### What you will do:
Every line in the records below that holds the word "western" is to be copied.

(Beginning of Input data)

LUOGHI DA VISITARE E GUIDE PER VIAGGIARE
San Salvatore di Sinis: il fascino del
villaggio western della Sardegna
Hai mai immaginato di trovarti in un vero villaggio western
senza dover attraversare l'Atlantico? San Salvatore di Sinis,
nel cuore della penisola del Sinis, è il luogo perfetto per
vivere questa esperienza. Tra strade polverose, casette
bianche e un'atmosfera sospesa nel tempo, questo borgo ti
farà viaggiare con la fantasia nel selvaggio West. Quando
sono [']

(End of Input data)
(Beginning of Input data)

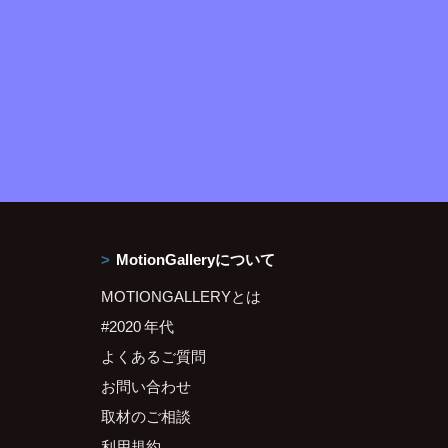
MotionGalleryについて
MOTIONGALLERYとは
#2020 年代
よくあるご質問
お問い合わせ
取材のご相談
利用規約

(End of Input data)

### Answer area:
villaggio western della Sardegna
Hai mai immaginato di trovarti in un vero villaggio western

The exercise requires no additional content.